*** Begin section ***
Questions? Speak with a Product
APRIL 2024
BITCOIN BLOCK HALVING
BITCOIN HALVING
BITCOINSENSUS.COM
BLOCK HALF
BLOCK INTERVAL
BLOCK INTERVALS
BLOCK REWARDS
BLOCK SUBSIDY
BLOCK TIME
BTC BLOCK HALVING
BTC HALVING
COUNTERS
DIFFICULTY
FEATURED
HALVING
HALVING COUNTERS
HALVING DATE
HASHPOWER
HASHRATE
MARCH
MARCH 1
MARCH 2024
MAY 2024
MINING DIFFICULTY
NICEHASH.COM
*** End section ***
*** Begin section ***
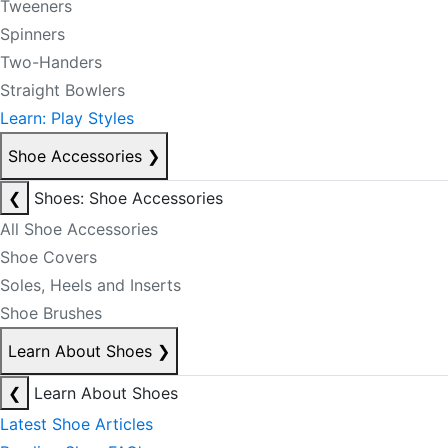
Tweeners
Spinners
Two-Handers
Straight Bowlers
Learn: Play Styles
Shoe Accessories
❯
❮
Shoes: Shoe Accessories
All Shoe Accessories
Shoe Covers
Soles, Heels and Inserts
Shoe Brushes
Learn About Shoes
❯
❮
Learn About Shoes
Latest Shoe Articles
*** End section ***
**Exercise requirements:** Looking at the entries above, can you reproduce exactly the lines from the one that holds "BLOCK REWARDS" through the one that holds "NICEHASH.COM", and only those?

**Completed exercise:**
BLOCK REWARDS
BLOCK SUBSIDY
BLOCK TIME
BTC BLOCK HALVING
BTC HALVING
COUNTERS
DIFFICULTY
FEATURED
HALVING
HALVING COUNTERS
HALVING DATE
HASHPOWER
HASHRATE
MARCH
MARCH 1
MARCH 2024
MAY 2024
MINING DIFFICULTY
NICEHASH.COM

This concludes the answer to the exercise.